I could see this being incredible if it had a set of performance related queries or ran explain analyze and offered some interpreted results.
Can this be run fully locally with a local llm?
Would love to see some sort of architecture overview in the docs
The top-level docs have a section on "Deploying workers" but I think there are more components than that?
It's cool there's a Helm chart but the docs don't really say what resources it would deploy
https://docs.hatchet.run/self-hosting/docker-compose
...shows four different Hatchet services plus, unexpectedly, both a Postgres server and RabbitMQ. Can't see anywhere that describes what each one of those does
Also in much of the docs it's not very clear where the boundary between Hatchet Cloud and Hatchet the self-hostable OSS part lies
The simplest way to run hatchet is with `hatchet-lite`[0] which bundles all internal services. For most deployments we recommend running these components separately hence the multiple services in the helm chart [1]. RabbitMQ is now an optional dependency which is used for internal-service messages for higher throughput deployments [2].

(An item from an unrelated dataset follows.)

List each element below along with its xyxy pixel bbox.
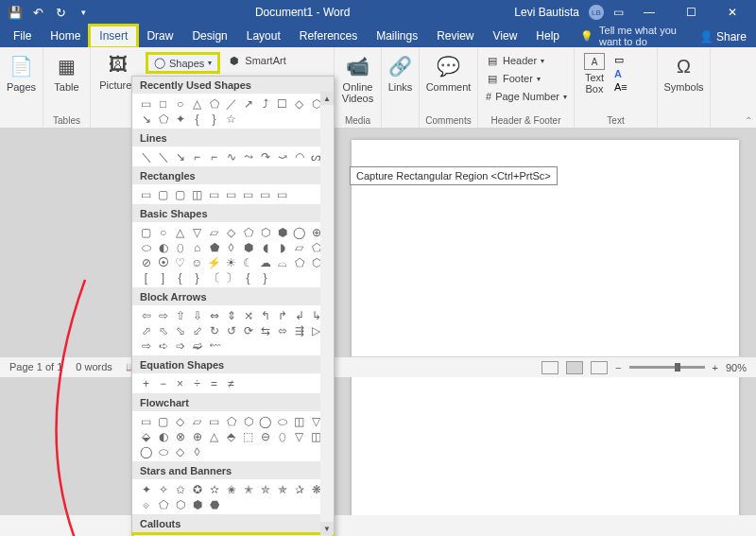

Your workers are always run as a separate process.
[0] https://docs.hatchet.run/self-hosting/hatchet-lite
[1] https://docs.hatchet.run/self-hosting/improving-performance#...
[2] https://hatchet.run/launch-week-01/pg-only-mode
edit: missed your last question -- currently self-host includes everything in cloud except managed workers
> It is such a better system than dedicated long running worker listeners, because then you can just scale your HTTP workers as needed.
This depends on the use-case - with long running listeners, you get the benefit of reusing caches, database connections, and disk, and from a pricing perspective, if your task spends a lot of time waiting for i/o operations (or waiting for an event), you don't get billed separately for CPU time. A long-running worker can handle thousands of concurrently running functions on cheap hardware.
> I also find that DAGs tend to get ugly really fast because it generally involves logic. I'd prefer that logic to not be tied into the queue implementation because it becomes harder to unit test. Much easier reason about if you have the HTTP endpoint create a new task, if it needs to.
We usually recommend that DAGs which require too much logic (particularly fanout to a dynamic amount of workflows) should be implemented as a durable task instead.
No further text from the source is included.